Structured page parsing data:

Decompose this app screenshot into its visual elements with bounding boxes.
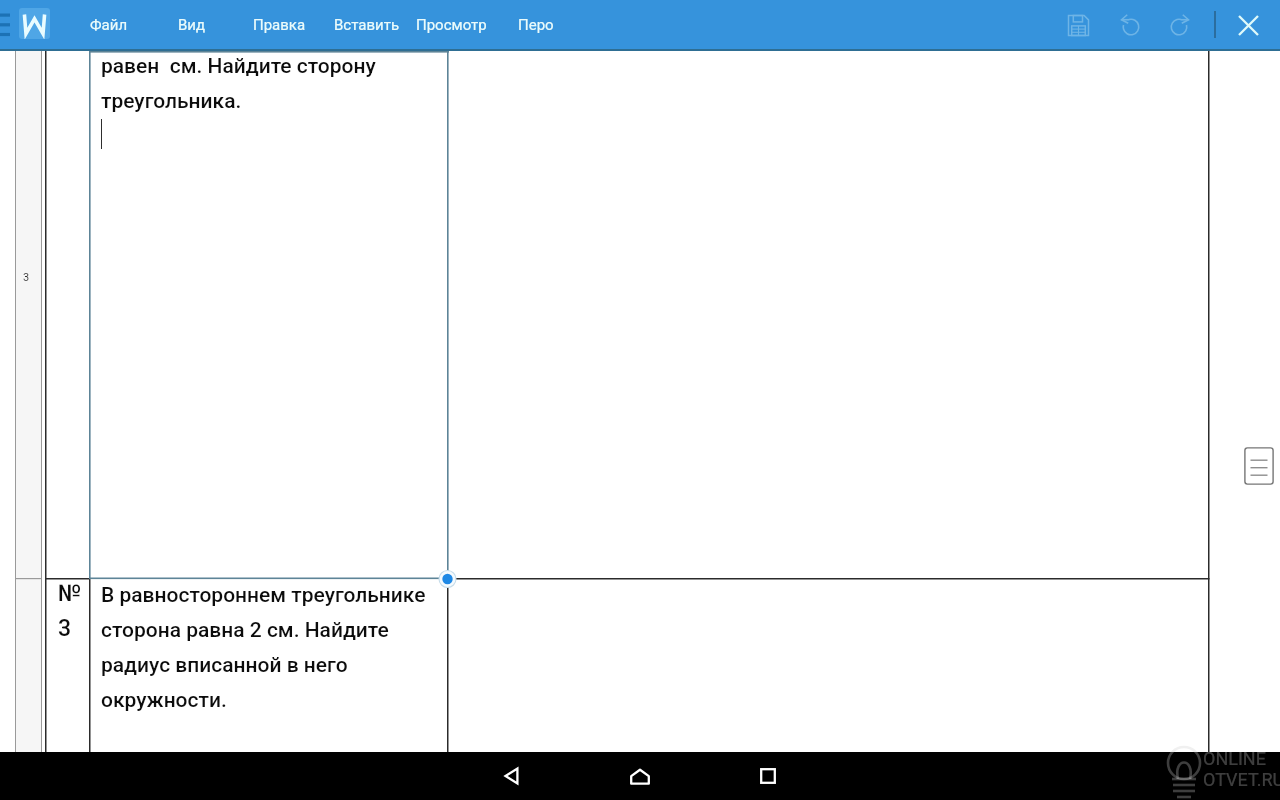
staticText: 3 [23, 271, 30, 284]
button[interactable]: Back [488, 752, 536, 800]
staticText: Файл [90, 16, 128, 34]
button[interactable]: Undo [1106, 1, 1154, 49]
staticText: Вид [178, 16, 206, 34]
button[interactable]: Close [1224, 1, 1272, 49]
staticText: ONLINE [1203, 748, 1266, 769]
button[interactable]: Просмотр [404, 0, 499, 50]
staticText: OTVET.RU [1203, 769, 1280, 790]
staticText: Вставить [334, 16, 400, 34]
button[interactable]: Redo [1155, 1, 1203, 49]
button[interactable]: Вид [166, 0, 218, 50]
staticText: радиус вписанной в него [101, 644, 348, 679]
button[interactable]: Home [616, 752, 664, 800]
staticText: Просмотр [416, 16, 487, 34]
staticText: № [58, 573, 82, 608]
staticText: треугольника. [101, 80, 242, 115]
button[interactable]: Вставить [322, 0, 412, 50]
button[interactable]: Перо [506, 0, 566, 50]
button[interactable]: Recent apps [744, 752, 792, 800]
button[interactable]: Menu [0, 8, 10, 40]
button[interactable]: Page view [1244, 447, 1274, 485]
staticText: В равностороннем треугольнике [101, 574, 426, 609]
staticText: Правка [253, 16, 306, 34]
button[interactable]: WPS Writer [19, 8, 50, 39]
staticText: равен см. Найдите сторону [101, 45, 376, 80]
button[interactable]: Файл [78, 0, 140, 50]
staticText: 3 [58, 608, 72, 643]
button[interactable]: Правка [241, 0, 318, 50]
staticText: сторона равна 2 см. Найдите [101, 609, 389, 644]
button[interactable]: Save [1054, 1, 1102, 49]
staticText: окружности. [101, 679, 227, 714]
staticText: Перо [518, 16, 554, 34]
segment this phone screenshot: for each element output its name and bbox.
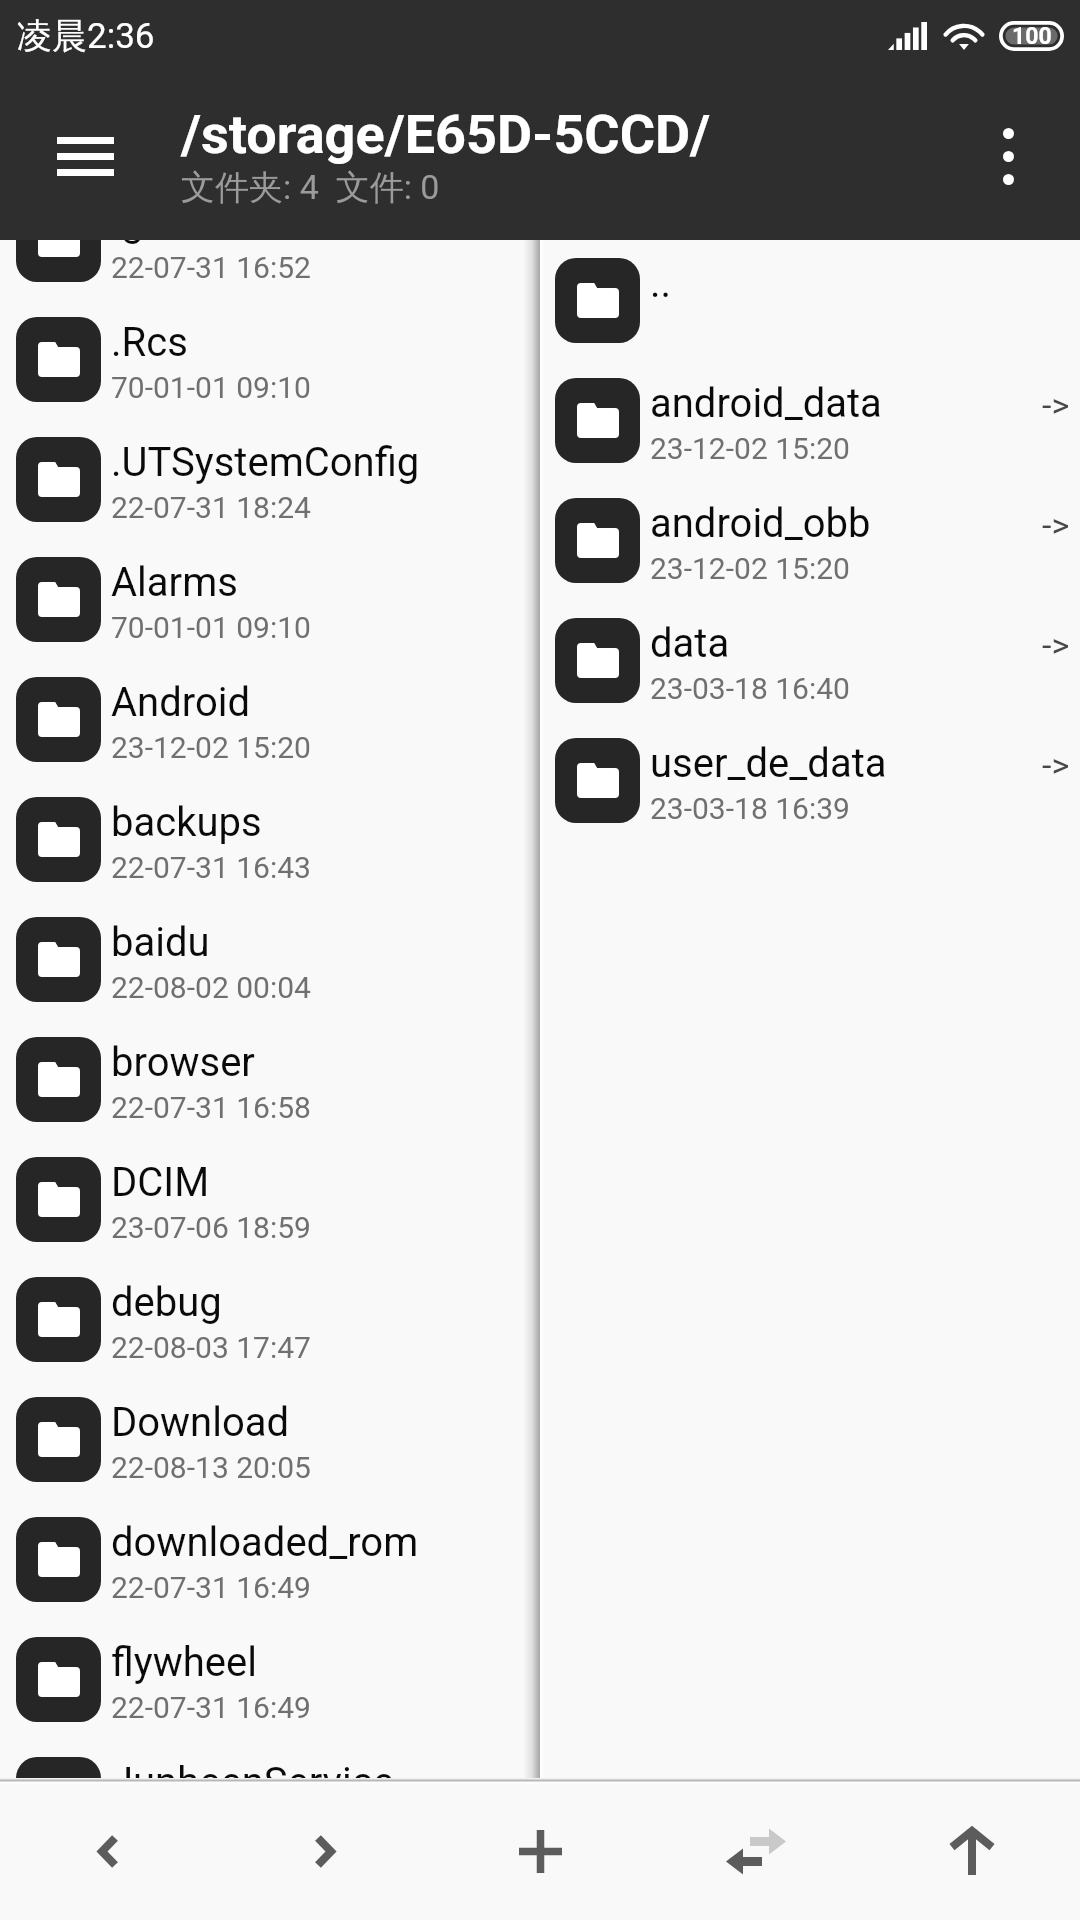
button[interactable]: More options [962,110,1054,202]
staticText: 23-12-02 15:20 [650,551,850,586]
staticText: 22-07-31 16:58 [111,1090,311,1125]
staticText: 22-07-31 16:49 [111,1690,311,1725]
button[interactable]: android_obb [540,480,1080,600]
button[interactable]: baidu [0,899,540,1019]
button[interactable]: Up one level [864,1782,1080,1920]
staticText: 22-08-02 00:04 [111,970,311,1005]
staticText: /storage/E65D-5CCD/ [181,103,711,166]
button[interactable]: debug [0,1259,540,1379]
staticText: 22-07-31 16:52 [111,250,311,285]
staticText: JunheenService [111,1759,394,1782]
staticText: browser [111,1039,255,1086]
staticText: 22-07-31 16:49 [111,1570,311,1605]
button[interactable]: .. [540,240,1080,360]
button[interactable]: JunheenService [0,1739,540,1782]
staticText: 23-07-06 18:59 [111,1210,311,1245]
staticText: 文件夹: 4 文件: 0 [181,166,440,209]
button[interactable]: backups [0,779,540,899]
button[interactable]: Alarms [0,539,540,659]
staticText: -> [1042,385,1070,425]
staticText: 22-07-31 16:43 [111,850,311,885]
staticText: Download [111,1399,290,1446]
button[interactable]: data [540,600,1080,720]
button[interactable]: Navigation menu [33,104,137,208]
staticText: baidu [111,919,210,966]
button[interactable]: .Rcs [0,299,540,419]
staticText: 23-12-02 15:20 [111,730,311,765]
button[interactable]: Forward [216,1782,432,1920]
button[interactable]: browser [0,1019,540,1139]
staticText: backups [111,799,262,846]
button[interactable]: .globalTrust [0,240,540,299]
button[interactable]: downloaded_rom [0,1499,540,1619]
staticText: flywheel [111,1639,257,1686]
staticText: -> [1042,625,1070,665]
button[interactable]: Download [0,1379,540,1499]
staticText: -> [1042,745,1070,785]
staticText: debug [111,1279,222,1326]
staticText: android_data [650,380,882,427]
button[interactable]: DCIM [0,1139,540,1259]
staticText: .globalTrust [111,240,323,246]
button[interactable]: .UTSystemConfig [0,419,540,539]
button[interactable]: android_data [540,360,1080,480]
button[interactable]: Android [0,659,540,779]
staticText: -> [1042,505,1070,545]
staticText: user_de_data [650,740,887,787]
staticText: Alarms [111,559,238,606]
button[interactable]: flywheel [0,1619,540,1739]
staticText: 70-01-01 09:10 [111,610,311,645]
staticText: data [650,620,730,667]
staticText: 22-07-31 18:24 [111,490,311,525]
button[interactable]: Back [0,1782,216,1920]
button[interactable]: Swap panes [648,1782,864,1920]
staticText: 22-08-03 17:47 [111,1330,311,1365]
staticText: 22-08-13 20:05 [111,1450,311,1485]
button[interactable]: New folder [432,1782,648,1920]
staticText: 23-03-18 16:39 [650,791,850,826]
staticText: DCIM [111,1159,210,1206]
staticText: .. [650,260,672,307]
staticText: 100 [1012,23,1052,50]
staticText: downloaded_rom [111,1519,419,1566]
staticText: 23-03-18 16:40 [650,671,850,706]
staticText: .UTSystemConfig [111,439,420,486]
staticText: 23-12-02 15:20 [650,431,850,466]
staticText: .Rcs [111,319,188,366]
staticText: android_obb [650,500,871,547]
staticText: 70-01-01 09:10 [111,370,311,405]
staticText: 凌晨2:36 [17,14,155,58]
button[interactable]: user_de_data [540,720,1080,840]
staticText: Android [111,679,251,726]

» Assignment: Pick out every line above that holds the word "globalTrust" and copy it.

» Answer to this problem:
button[interactable]: .globalTrust [0,240,540,299]
staticText: .globalTrust [111,240,323,246]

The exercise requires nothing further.